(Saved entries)
◆ ◆ ◆ ◆ ◆
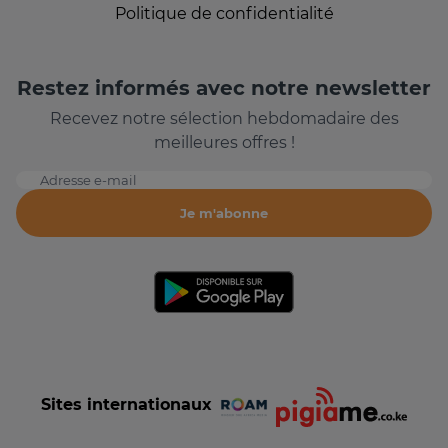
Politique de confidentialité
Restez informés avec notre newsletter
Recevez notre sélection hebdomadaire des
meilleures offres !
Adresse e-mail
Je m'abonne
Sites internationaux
◆ ◆ ◆ ◆ ◆
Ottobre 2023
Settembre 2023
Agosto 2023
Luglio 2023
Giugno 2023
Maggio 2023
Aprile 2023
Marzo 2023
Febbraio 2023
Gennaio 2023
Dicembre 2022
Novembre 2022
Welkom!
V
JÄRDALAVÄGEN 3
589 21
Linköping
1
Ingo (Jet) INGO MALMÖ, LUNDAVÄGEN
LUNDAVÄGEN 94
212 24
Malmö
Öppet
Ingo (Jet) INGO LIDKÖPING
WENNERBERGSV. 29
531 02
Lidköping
◆ ◆ ◆ ◆ ◆
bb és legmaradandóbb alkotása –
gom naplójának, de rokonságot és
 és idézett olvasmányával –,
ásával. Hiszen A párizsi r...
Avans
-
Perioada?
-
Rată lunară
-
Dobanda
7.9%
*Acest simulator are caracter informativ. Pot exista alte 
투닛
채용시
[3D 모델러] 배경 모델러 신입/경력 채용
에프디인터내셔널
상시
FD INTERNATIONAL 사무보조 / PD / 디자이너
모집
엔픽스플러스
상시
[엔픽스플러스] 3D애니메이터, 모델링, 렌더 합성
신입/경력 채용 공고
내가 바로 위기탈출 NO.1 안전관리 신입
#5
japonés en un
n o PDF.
◆ ◆ ◆ ◆ ◆
Your task: Among the lines above, repeat exactly those from the line with "meilleures offres !" to the line with "Sites internationaux", counting both ends.

Answer area:
meilleures offres !
Adresse e-mail
Je m'abonne
Sites internationaux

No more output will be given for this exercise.